> _Work required_:
Pictures must be dropped from the copy of the entries below; all else is returned exactly.

> _Provided records_:
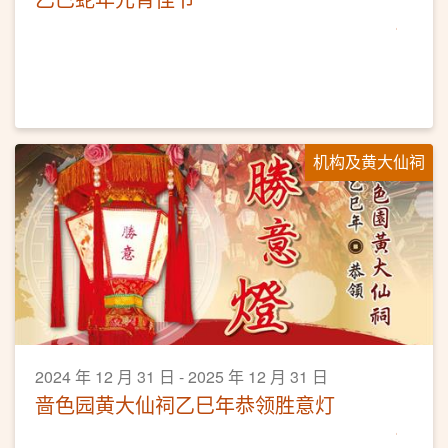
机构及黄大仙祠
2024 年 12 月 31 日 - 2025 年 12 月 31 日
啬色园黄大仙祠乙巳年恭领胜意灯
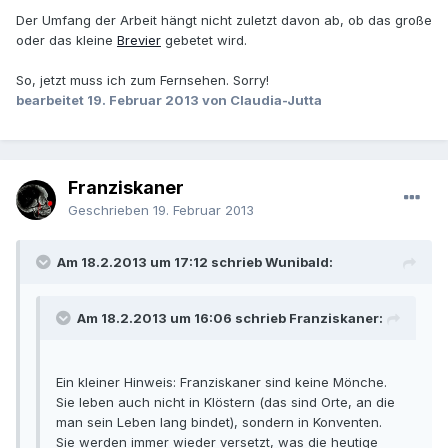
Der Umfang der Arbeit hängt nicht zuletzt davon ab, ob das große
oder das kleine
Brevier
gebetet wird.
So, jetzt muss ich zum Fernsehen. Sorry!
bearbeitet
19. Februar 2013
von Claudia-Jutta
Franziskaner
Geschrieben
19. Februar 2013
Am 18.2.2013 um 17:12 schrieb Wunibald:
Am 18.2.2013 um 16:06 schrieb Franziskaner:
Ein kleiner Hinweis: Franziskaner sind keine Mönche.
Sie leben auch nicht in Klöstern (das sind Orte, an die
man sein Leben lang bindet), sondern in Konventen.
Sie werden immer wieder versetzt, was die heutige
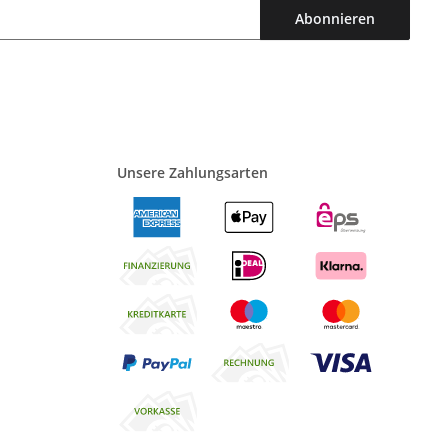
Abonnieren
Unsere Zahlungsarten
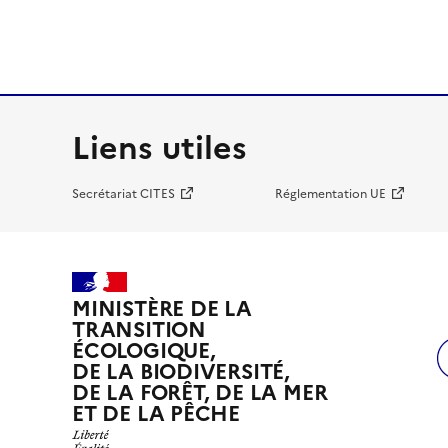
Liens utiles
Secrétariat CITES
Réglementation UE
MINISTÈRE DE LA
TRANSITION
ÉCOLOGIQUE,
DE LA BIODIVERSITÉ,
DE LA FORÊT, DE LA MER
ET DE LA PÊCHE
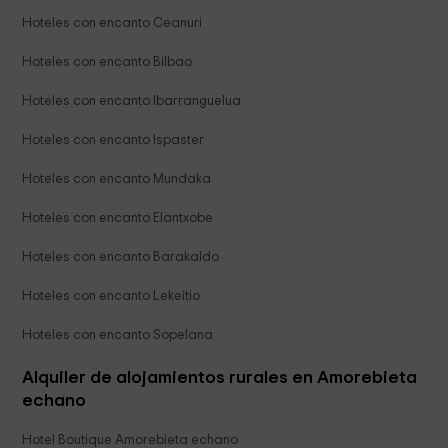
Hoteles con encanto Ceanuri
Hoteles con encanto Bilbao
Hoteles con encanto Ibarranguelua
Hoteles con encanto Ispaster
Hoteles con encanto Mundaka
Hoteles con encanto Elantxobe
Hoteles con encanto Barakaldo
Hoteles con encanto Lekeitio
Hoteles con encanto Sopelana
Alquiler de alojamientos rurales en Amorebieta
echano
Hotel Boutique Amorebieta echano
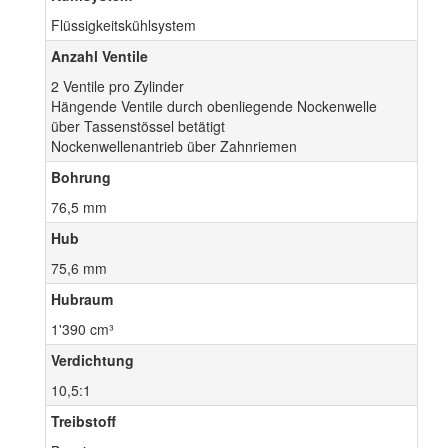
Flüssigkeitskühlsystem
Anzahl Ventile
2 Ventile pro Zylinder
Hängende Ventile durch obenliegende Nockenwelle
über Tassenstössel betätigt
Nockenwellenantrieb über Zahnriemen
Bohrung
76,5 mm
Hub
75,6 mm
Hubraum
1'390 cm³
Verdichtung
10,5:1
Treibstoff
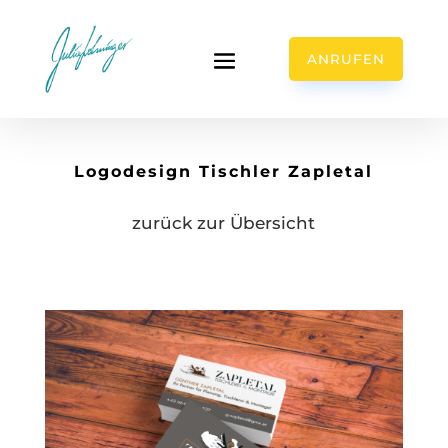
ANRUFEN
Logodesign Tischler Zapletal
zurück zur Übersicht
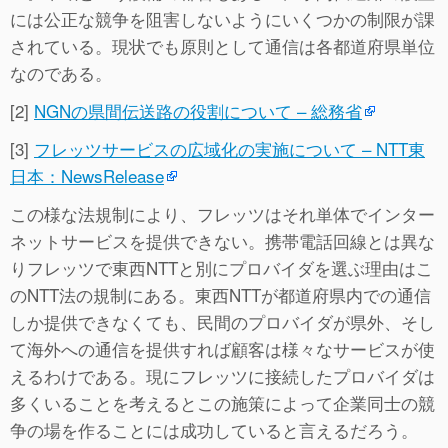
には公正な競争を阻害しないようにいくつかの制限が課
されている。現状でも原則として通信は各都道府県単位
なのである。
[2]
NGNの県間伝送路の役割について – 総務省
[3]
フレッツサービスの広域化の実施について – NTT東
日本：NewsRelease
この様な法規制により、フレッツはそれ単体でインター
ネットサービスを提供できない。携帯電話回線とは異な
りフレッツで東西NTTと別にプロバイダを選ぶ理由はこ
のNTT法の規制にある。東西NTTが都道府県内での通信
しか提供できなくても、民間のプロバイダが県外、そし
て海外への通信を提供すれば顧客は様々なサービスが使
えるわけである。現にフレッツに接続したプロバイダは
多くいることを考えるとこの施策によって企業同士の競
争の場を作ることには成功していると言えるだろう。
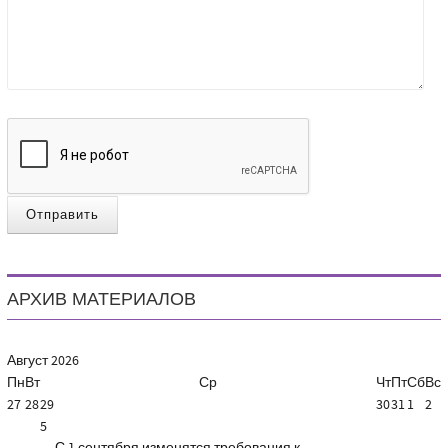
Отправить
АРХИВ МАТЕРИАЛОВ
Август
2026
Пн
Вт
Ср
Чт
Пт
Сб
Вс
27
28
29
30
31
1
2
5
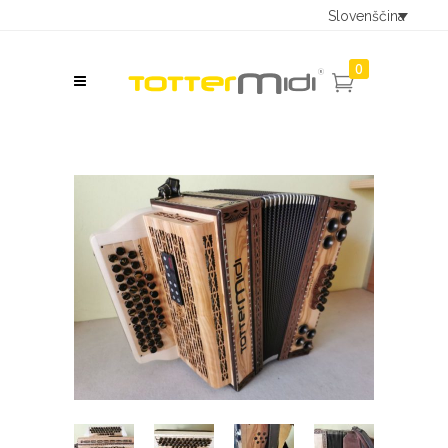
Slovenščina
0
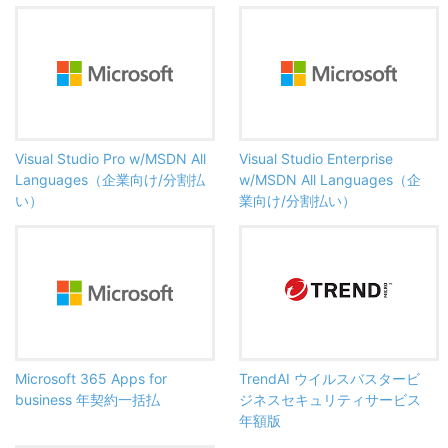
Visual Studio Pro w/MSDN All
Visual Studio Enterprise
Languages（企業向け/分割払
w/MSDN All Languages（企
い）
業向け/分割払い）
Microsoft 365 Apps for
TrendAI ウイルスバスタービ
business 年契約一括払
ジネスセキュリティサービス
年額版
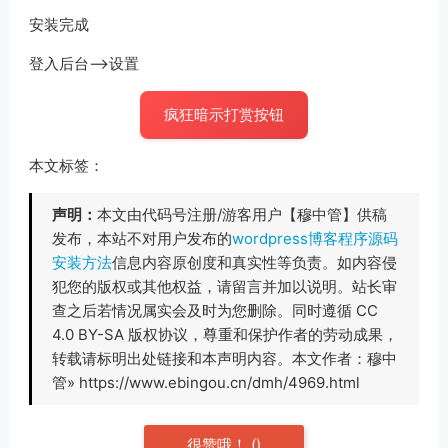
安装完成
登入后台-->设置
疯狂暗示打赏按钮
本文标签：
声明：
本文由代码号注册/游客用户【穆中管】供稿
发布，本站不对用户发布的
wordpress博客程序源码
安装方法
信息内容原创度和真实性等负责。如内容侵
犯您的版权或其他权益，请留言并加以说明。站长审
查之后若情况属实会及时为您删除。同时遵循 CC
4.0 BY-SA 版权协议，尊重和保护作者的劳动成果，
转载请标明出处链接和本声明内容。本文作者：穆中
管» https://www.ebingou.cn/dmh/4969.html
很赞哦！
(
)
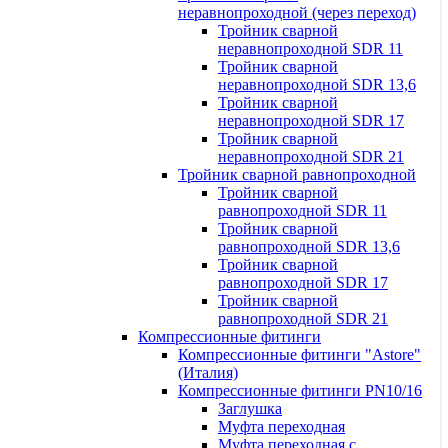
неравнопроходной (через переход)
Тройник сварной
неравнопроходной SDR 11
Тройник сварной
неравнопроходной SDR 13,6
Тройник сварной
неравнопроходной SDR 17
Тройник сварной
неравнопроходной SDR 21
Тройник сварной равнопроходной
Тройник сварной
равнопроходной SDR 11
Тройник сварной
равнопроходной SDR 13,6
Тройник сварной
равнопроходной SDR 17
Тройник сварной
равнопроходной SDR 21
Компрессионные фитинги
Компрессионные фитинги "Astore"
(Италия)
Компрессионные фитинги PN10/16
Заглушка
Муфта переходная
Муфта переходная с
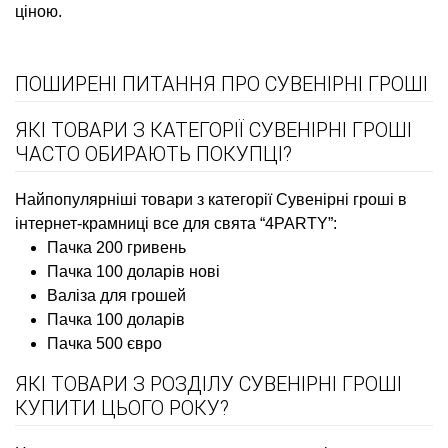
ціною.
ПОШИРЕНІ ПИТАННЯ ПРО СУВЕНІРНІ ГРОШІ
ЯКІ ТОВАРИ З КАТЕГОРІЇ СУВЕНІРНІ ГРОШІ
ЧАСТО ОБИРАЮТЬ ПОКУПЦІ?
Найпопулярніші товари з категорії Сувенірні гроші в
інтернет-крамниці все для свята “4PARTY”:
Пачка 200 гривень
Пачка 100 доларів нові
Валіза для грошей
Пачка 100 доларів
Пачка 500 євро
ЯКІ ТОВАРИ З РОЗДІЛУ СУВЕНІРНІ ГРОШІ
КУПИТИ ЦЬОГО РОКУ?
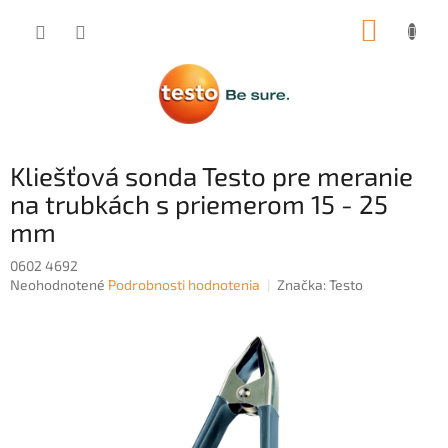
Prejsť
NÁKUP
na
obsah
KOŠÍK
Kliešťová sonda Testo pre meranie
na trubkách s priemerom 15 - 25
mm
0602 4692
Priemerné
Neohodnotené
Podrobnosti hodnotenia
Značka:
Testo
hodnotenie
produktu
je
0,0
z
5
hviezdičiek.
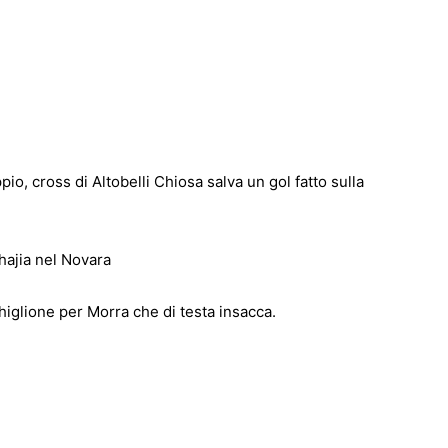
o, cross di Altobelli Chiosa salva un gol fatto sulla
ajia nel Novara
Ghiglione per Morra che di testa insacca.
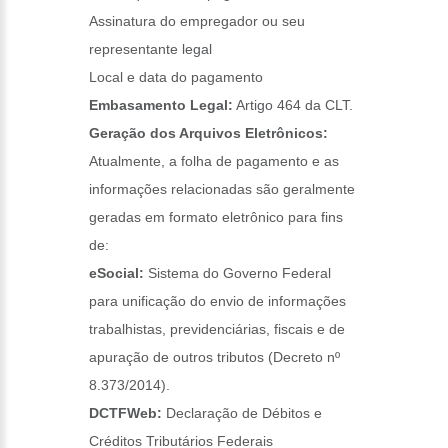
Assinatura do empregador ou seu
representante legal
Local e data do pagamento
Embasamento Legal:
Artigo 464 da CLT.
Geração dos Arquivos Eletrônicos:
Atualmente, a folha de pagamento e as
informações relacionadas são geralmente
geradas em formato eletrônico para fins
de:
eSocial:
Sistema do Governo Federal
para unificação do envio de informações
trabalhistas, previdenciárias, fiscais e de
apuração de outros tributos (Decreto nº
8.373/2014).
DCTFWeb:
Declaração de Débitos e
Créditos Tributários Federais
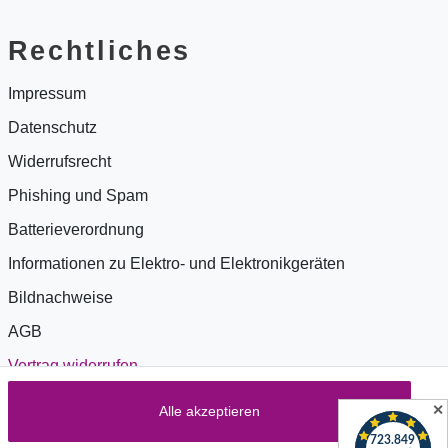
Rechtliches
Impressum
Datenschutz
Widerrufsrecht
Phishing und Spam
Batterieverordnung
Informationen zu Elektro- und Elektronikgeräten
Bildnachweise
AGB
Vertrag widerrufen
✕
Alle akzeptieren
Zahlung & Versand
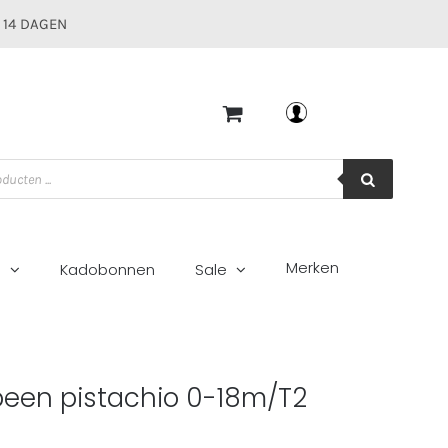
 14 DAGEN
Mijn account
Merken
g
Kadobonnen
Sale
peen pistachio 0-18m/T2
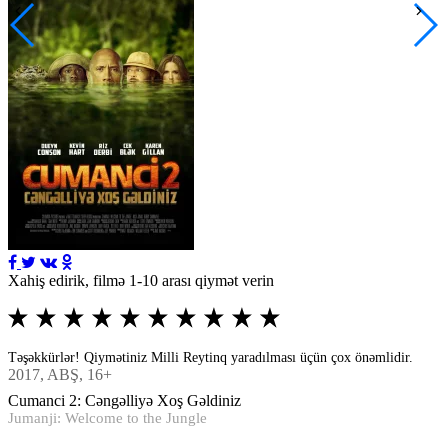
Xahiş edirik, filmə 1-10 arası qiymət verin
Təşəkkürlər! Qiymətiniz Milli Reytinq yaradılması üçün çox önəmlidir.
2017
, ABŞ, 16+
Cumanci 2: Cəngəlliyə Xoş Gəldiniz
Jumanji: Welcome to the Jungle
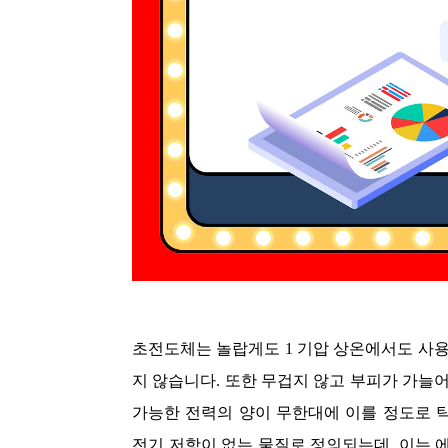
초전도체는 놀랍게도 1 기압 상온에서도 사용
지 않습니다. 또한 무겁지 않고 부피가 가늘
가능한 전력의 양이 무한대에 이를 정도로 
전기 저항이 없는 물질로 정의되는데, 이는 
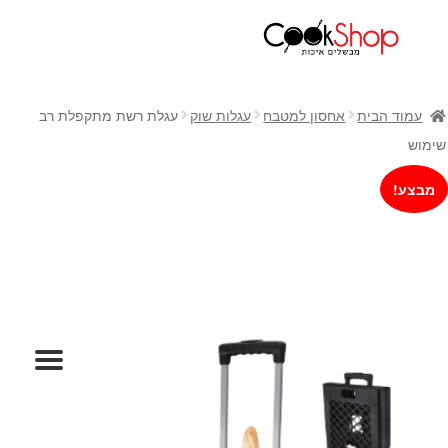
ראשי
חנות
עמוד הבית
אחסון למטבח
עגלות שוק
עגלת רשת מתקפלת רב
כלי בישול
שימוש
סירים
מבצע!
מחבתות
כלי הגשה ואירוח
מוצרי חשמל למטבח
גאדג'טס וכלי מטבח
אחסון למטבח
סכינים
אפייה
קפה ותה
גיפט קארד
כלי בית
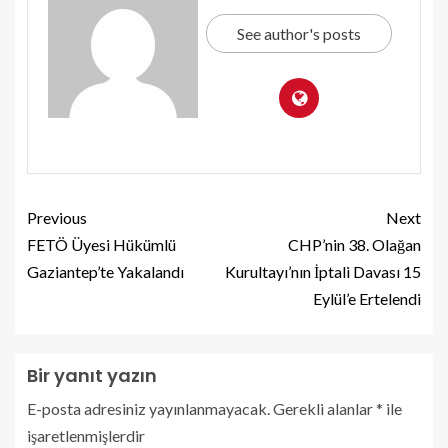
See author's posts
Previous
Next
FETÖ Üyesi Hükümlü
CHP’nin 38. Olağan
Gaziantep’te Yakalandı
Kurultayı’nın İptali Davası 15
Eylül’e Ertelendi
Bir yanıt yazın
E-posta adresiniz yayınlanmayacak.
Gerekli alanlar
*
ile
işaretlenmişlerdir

> _Result of this exercise_:
机构及黄大仙祠
2024 年 12 月 31 日 - 2025 年 12 月 31 日
啬色园黄大仙祠乙巳年恭领胜意灯
Der Umfang der Arbeit hängt nicht zuletzt davon ab, ob das große
oder das kleine
Brevier
gebetet wird.
So, jetzt muss ich zum Fernsehen. Sorry!
bearbeitet
19. Februar 2013
von Claudia-Jutta
Franziskaner
Geschrieben
19. Februar 2013
Am 18.2.2013 um 17:12 schrieb Wunibald:
Am 18.2.2013 um 16:06 schrieb Franziskaner:
Ein kleiner Hinweis: Franziskaner sind keine Mönche.
Sie leben auch nicht in Klöstern (das sind Orte, an die
man sein Leben lang bindet), sondern in Konventen.
Sie werden immer wieder versetzt, was die heutige
Abonnieren
Unsere Zahlungsarten
Liens utiles
Secrétariat CITES
Réglementation UE
MINISTÈRE DE LA
TRANSITION
ÉCOLOGIQUE,
DE LA BIODIVERSITÉ,
DE LA FORÊT, DE LA MER
ET DE LA PÊCHE
Hoteles con encanto Ceanuri
Hoteles con encanto Bilbao
Hoteles con encanto Ibarranguelua
Hoteles con encanto Ispaster
Hoteles con encanto Mundaka
Hoteles con encanto Elantxobe
Hoteles con encanto Barakaldo
Hoteles con encanto Lekeitio
Hoteles con encanto Sopelana
Alquiler de alojamientos rurales en Amorebieta
echano
Hotel Boutique Amorebieta echano
Flüssigkeitskühlsystem
Anzahl Ventile
2 Ventile pro Zylinder
Hängende Ventile durch obenliegende Nockenwelle
über Tassenstössel betätigt
Nockenwellenantrieb über Zahnriemen
Bohrung
76,5 mm
Hub
75,6 mm
Hubraum
1'390 cm³
Verdichtung
10,5:1
Treibstoff
ANRUFEN
Logodesign Tischler Zapletal
zurück zur Übersicht
には公正な競争を阻害しないようにいくつかの制限が課
されている。現状でも原則として通信は各都道府県単位
なのである。
[2]
NGNの県間伝送路の役割について – 総務省
[3]
フレッツサービスの広域化の実施について – NTT東
日本：NewsRelease
この様な法規制により、フレッツはそれ単体でインター
ネットサービスを提供できない。携帯電話回線とは異な
りフレッツで東西NTTと別にプロバイダを選ぶ理由はこ
のNTT法の規制にある。東西NTTが都道府県内での通信
しか提供できなくても、民間のプロバイダが県外、そし
て海外への通信を提供すれば顧客は様々なサービスが使
えるわけである。現にフレッツに接続したプロバイダは
多くいることを考えるとこの施策によって企業同士の競
争の場を作ることには成功していると言えるだろう。
Отправить
АРХИВ МАТЕРИАЛОВ
Август
2026
Пн
Вт
Ср
Чт
Пт
Сб
Вс
27
28
29
30
31
1
2
5
Slovenščina
0
Visual Studio Pro w/MSDN All
Visual Studio Enterprise
Languages（企業向け/分割払
w/MSDN All Languages（企
い）
業向け/分割払い）
Microsoft 365 Apps for
TrendAI ウイルスバスタービ
business 年契約一括払
ジネスセキュリティサービス
年額版
安装完成
登入后台-->设置
疯狂暗示打赏按钮
本文标签：
声明：
本文由代码号注册/游客用户【穆中管】供稿
发布，本站不对用户发布的
wordpress博客程序源码
安装方法
信息内容原创度和真实性等负责。如内容侵
犯您的版权或其他权益，请留言并加以说明。站长审
查之后若情况属实会及时为您删除。同时遵循 CC
4.0 BY-SA 版权协议，尊重和保护作者的劳动成果，
转载请标明出处链接和本声明内容。本文作者：穆中
管» https://www.ebingou.cn/dmh/4969.html
很赞哦！
(
)
неравнопроходной (через переход)
Тройник сварной
неравнопроходной SDR 11
Тройник сварной
неравнопроходной SDR 13,6
Тройник сварной
неравнопроходной SDR 17
Тройник сварной
неравнопроходной SDR 21
Тройник сварной равнопроходной
Тройник сварной
равнопроходной SDR 11
Тройник сварной
равнопроходной SDR 13,6
Тройник сварной
равнопроходной SDR 17
Тройник сварной
равнопроходной SDR 21
Компрессионные фитинги
Компрессионные фитинги "Astore"
(Италия)
Компрессионные фитинги PN10/16
Заглушка
Муфта переходная
Муфта переходная с
ціною.
ПОШИРЕНІ ПИТАННЯ ПРО СУВЕНІРНІ ГРОШІ
ЯКІ ТОВАРИ З КАТЕГОРІЇ СУВЕНІРНІ ГРОШІ
ЧАСТО ОБИРАЮТЬ ПОКУПЦІ?
Найпопулярніші товари з категорії Сувенірні гроші в
інтернет-крамниці все для свята “4PARTY”:
Пачка 200 гривень
Пачка 100 доларів нові
Валіза для грошей
Пачка 100 доларів
Пачка 500 євро
ЯКІ ТОВАРИ З РОЗДІЛУ СУВЕНІРНІ ГРОШІ
КУПИТИ ЦЬОГО РОКУ?
Prejsť
NÁKUP
na
obsah
KOŠÍK
Kliešťová sonda Testo pre meranie
na trubkách s priemerom 15 - 25
mm
0602 4692
Priemerné
Neohodnotené
Podrobnosti hodnotenia
Značka:
Testo
hodnotenie
produktu
je
0,0
z
5
hviezdičiek.
o, cross di Altobelli Chiosa salva un gol fatto sulla
ajia nel Novara
Ghiglione per Morra che di testa insacca.
Assinatura do empregador ou seu
representante legal
Local e data do pagamento
Embasamento Legal:
Artigo 464 da CLT.
Geração dos Arquivos Eletrônicos:
Atualmente, a folha de pagamento e as
informações relacionadas são geralmente
geradas em formato eletrônico para fins
de:
eSocial:
Sistema do Governo Federal
para unificação do envio de informações
trabalhistas, previdenciárias, fiscais e de
apuração de outros tributos (Decreto nº
8.373/2014).
DCTFWeb:
Declaração de Débitos e
Créditos Tributários Federais
Rechtliches
Impressum
Datenschutz
Widerrufsrecht
Phishing und Spam
Batterieverordnung
Informationen zu Elektro- und Elektronikgeräten
Bildnachweise
AGB
Vertrag widerrufen
✕
Alle akzeptieren
Zahlung & Versand
 14 DAGEN
Mijn account
Merken
g
Kadobonnen
Sale
peen pistachio 0-18m/T2
Xahiş edirik, filmə 1-10 arası qiymət verin
Təşəkkürlər! Qiymətiniz Milli Reytinq yaradılması üçün çox önəmlidir.
2017
, ABŞ, 16+
Cumanci 2: Cəngəlliyə Xoş Gəldiniz
Jumanji: Welcome to the Jungle
초전도체는 놀랍게도 1 기압 상온에서도 사용
지 않습니다. 또한 무겁지 않고 부피가 가늘
가능한 전력의 양이 무한대에 이를 정도로 
전기 저항이 없는 물질로 정의되는데, 이는 
ראשי
חנות
עמוד הבית
אחסון למטבח
עגלות שוק
עגלת רשת מתקפלת רב
כלי בישול
שימוש
סירים
מבצע!
מחבתות
כלי הגשה ואירוח
מוצרי חשמל למטבח
גאדג'טס וכלי מטבח
אחסון למטבח
סכינים
אפייה
קפה ותה
גיפט קארד
כלי בית
See author's posts
Previous
Next
FETÖ Üyesi Hükümlü
CHP’nin 38. Olağan
Gaziantep’te Yakalandı
Kurultayı’nın İptali Davası 15
Eylül’e Ertelendi
Bir yanıt yazın
E-posta adresiniz yayınlanmayacak.
Gerekli alanlar
*
ile
işaretlenmişlerdir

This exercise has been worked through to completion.